Borussia Dortmund have around 140,000 voting members, paying an annual fee of €62. This makes it exceedingly difficult to implement changes like ticket prices. On the other hand, Leipzig have only 17 members with voting rights, most of which are associated with or employed by Red Bull. They charge a joining fee of €100 with membership costing between €800 to €1,000, depending on the level chosen. None of these bring voting rights. The rule was not legally broken and the clubs had its necessary members to move on.

Fans worry that Red Bull have paved the way for new investors to do the same. It looked like Red Bull didn’t value their fans, and protests were carried out in response. Notably, Union Berlin fans, all clad in black, spent the first 15 minutes of a tie in 2014 ominously silent, highlighting the importance of their presence. Dynamo Dresden fans responded by throwing a severed bull’s head onto the field, and both made the headlines.

Their acquisition of Austria Salzburg was even less tactful, but received far less coverage in global media. When Red Bull came to the club, Austria Salzburg wore violet. The brand was quick to remove all traces of that colour and refused to acknowledge any of the club’s history before 2005. Fans, understandably, felt alienated and angry.

Lacking the organisational structure of German football, they created a new team, relinquishing an opportunity to start something from the bottom that was untarnished by the overt commercialization Red Bull had brought. Moreso than their entry into German football, this felt like a hostile takeover. Red Bull’s offer of retaining the violet for the goalkeeper’s socks at away games only read like an insult to the fans. 

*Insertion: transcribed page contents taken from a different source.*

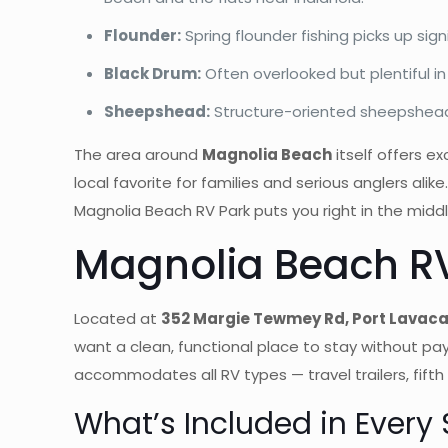
Flounder:
Spring flounder fishing picks up sig
Black Drum:
Often overlooked but plentiful in
Sheepshead:
Structure-oriented sheepshead a
The area around
Magnolia Beach
itself offers e
local favorite for families and serious anglers ali
Magnolia Beach RV Park puts you right in the middle 
Magnolia Beach RV
Located at
352 Margie Tewmey Rd, Port Lavaca
want a clean, functional place to stay without pay
accommodates all RV types — travel trailers, fifth
What’s Included in Every 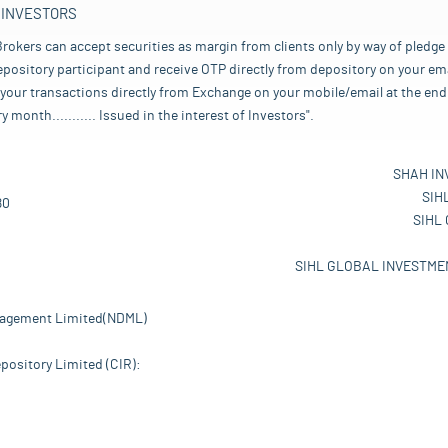
 INVESTORS
rokers can accept securities as margin from clients only by way of pledge
pository participant and receive OTP directly from depository on your emai
your transactions directly from Exchange on your mobile/email at the end 
nth........... Issued in the interest of Investors".
SHAH IN
SIH
80
SIHL
SIHL GLOBAL INVESTMEN
nagement Limited(NDML)
pository Limited (CIR):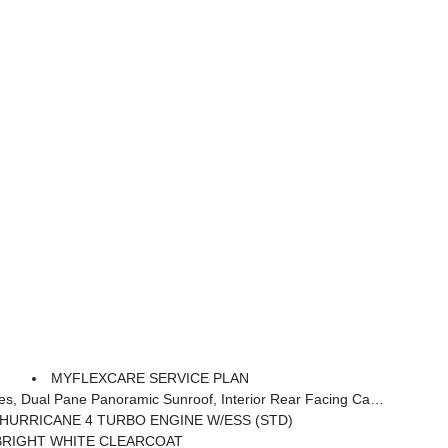
MYFLEXCARE SERVICE PLAN
terior Rear Facing Camera, 20 X 8.5 Gloss Black Painted Aluminum Wheels
L HURRICANE 4 TURBO ENGINE W/ESS (STD)
BRIGHT WHITE CLEARCOAT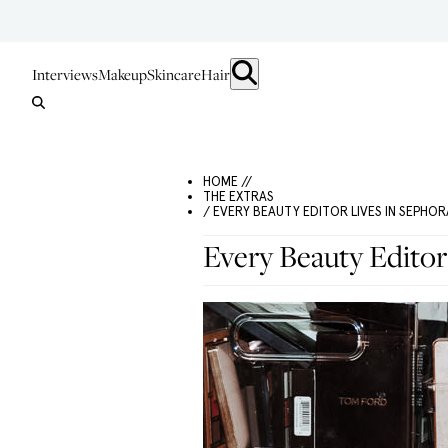
Interviews
Makeup
Skincare
Hair
HOME //
THE EXTRAS
/ EVERY BEAUTY EDITOR LIVES IN SEPHOR
Every Beauty Editor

Despite heavy resistance, Red Bull’s meteoric rise in football is something of a modern fairytale, yet most fans view it as a nightmare coming true. The Austrian brand doesn’t seem to care, however, quietly revolutionising the game and making a mark no business has ever been able to achieve at club level.

 

The Red Bull way

 

Football clubs in East Germany have been far less successful in the unified era. Clubs in the economically more powerful west dominated in the years following, and the rapid rise of RB Leipzig has been interpreted as a side buying success, an opinion shared by fans in east, west and beyond.

Upon entering the Bundesliga, eastern Germany finally had a figurehead of success, only the traditionally more socialist part of the country was unable to reconcile the Red Bull model with the one they’d hoped to export. Incidentally, the ethos and attitude of Red Bull is a lot closer to the spirit that those in the east hold dear than may first appear. For such a vast section of the country, east Germans are vastly underrepresented in the Germany squad.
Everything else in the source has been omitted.